((
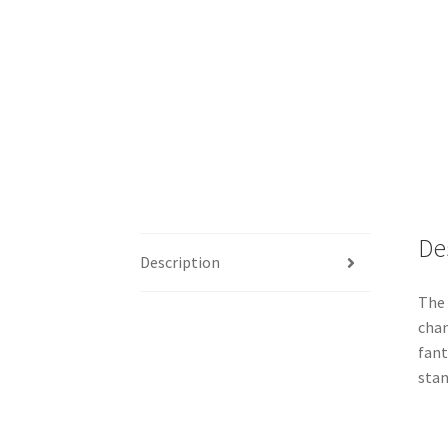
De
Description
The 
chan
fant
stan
))
((
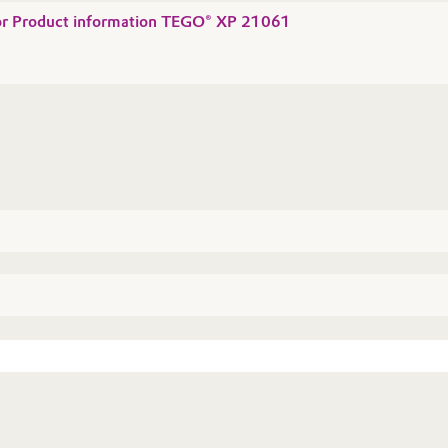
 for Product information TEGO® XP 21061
))
((
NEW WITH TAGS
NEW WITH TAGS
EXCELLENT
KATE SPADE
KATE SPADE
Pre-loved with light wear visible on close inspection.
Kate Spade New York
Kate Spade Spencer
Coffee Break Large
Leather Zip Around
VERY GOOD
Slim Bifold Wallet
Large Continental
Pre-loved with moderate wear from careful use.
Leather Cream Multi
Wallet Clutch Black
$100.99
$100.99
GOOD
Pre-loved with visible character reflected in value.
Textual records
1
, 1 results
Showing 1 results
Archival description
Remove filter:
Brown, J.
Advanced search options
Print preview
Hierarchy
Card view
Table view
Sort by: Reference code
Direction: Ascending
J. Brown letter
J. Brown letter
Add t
))
#### TASK ITEM
Which of the lines above include the word "visible"? Copy each of them.

#### FINAL ANSWER
Pre-loved with light wear visible on close inspection.
Pre-loved with visible character reflected in value.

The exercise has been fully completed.